歯の抜歯に伴うリスクは何ですか?

歯の抜歯は避けられないケースがありますが、手術に伴うリスクを事前に理解し、適切に対策を取ることが重要です。

大量出血

NYU大学歯科大学院のマイケル・フローマン歯科医師によると、頭頸部には多数の血管が走っており、抜歯時に大量出血が起こりやすいです。圧迫止血が難しいうえ、唾液中の酵素が血液凝固を妨げます。そのため、歯科医は高血圧や肝炎など、出血を悪化させる可能性のある既往歴を事前に確認します。

乾燥槽(ドライソケット)

抜歯後に形成された血餅が外れたり溶けたりすると、骨が露出した状態(乾燥槽)になります。
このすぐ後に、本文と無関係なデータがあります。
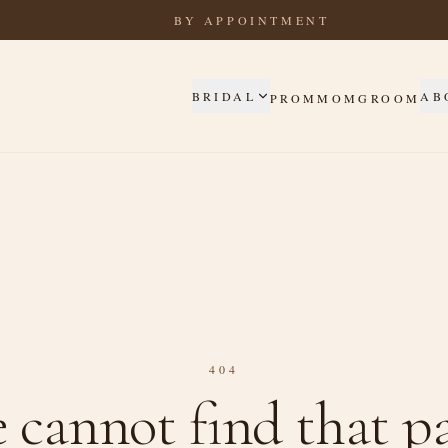
BY APPOINTMENT
BRIDAL
AB
PROM
MOM
GROOM
404
 cannot find that pa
感染や炎症を起こし、強い痛みを伴います。発生率は約3%で、単一歯の抜歯で多く見られます。鎮痛剤や局所麻酔薬で痛みを緩和し、自然治癒を待ちます。

感染症

口腔内は多数の細菌が常在し、特に口腔衛生が不十分な場合、抜歯後に感染しやすくなります。症状としては歯肉や舌、顔の腫れ、圧痛、出血、膿などがあります。完全な無菌状態は不可能なため、歯科医は予防的に抗生物質を処方することがあります。

顎骨骨折

抜歯時に過度の力を加えることは稀ですが、顎骨が脆弱な場合は骨折のリスクがあります。歯科医は事前にその可能性を説明し、必要に応じて対策を講じます。骨折の確率は患者個人の骨の状態に左右され、施術者によって変わりません。